But Rebekah, Isaac's wife, overhears everything. She remembers what God told her before her twin boys were even born — that the older son would serve the younger. God had chosen Jacob, not Esau, to carry the covenant forward. So Rebekah makes a plan.
She dresses Jacob in Esau's clothes so he smells like his brother. She puts goat skins on his smooth hands so he feels hairy like Esau. Then she sends Jacob in with a meal she has prepared.
Jacob walks in and tells his father he is Esau. Isaac is suspicious. "The voice is Jacob's," he says, "but the hands are Esau's." He touches Jacob's hands, smells his clothes, and then he gives the blessing. He asks God to give Jacob the dew of heaven, the richness of the earth, and lordship over nations — and even over his own brother.

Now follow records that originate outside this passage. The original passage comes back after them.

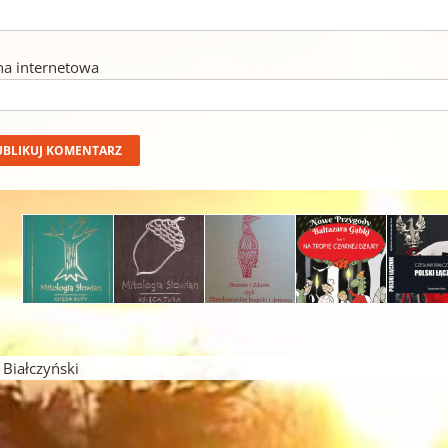
na internetowa
iałczyński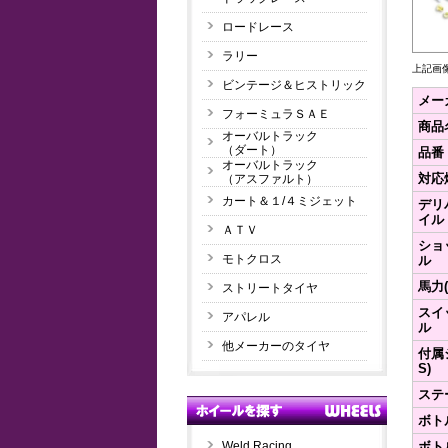
ロードレース
ラリー
上記画
ビンテージ＆ヒストリック
メー
フォーミュラＳＡＥ
商品
オーバルトラック
（ダート）
品番
オーバルトラック
対応
（アスファルト）
カート＆１/４ミジェット
デリ
イル
ＡＴＶ
ショ
モトクロス
ル
馬力(
ストリートタイヤ
スイ
アパレル
ル
他メーカーのタイヤ
付属
S)
ステ
ボト
Weld Racing
ボト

When Esau comes back from hunting and discovers what has happened, he is furious. He weeps and begs for a blessing too, but the blessing has already been given. Esau hates Jacob for this and plans to harm him.
This is a hard story. Jacob lies. Rebekah deceives her own husband. Nobody here looks like a hero. And yet — and this is the most important thing — God's plan does not fall apart. The covenant promise God made to Abraham and Isaac moves forward, exactly as God said it would. Not because Jacob was good enough. Not because he earned it. But because of grace — God's free and undeserved kindness that keeps His promises no matter what.
God does not choose Jacob because Jacob is better than Esau. He chooses Jacob simply because He chooses to show grace. The blessing does not belong to the one who works hardest or tricks most cleverly. It belongs to the one God gives it to. And God's word, once spoken, cannot be undone.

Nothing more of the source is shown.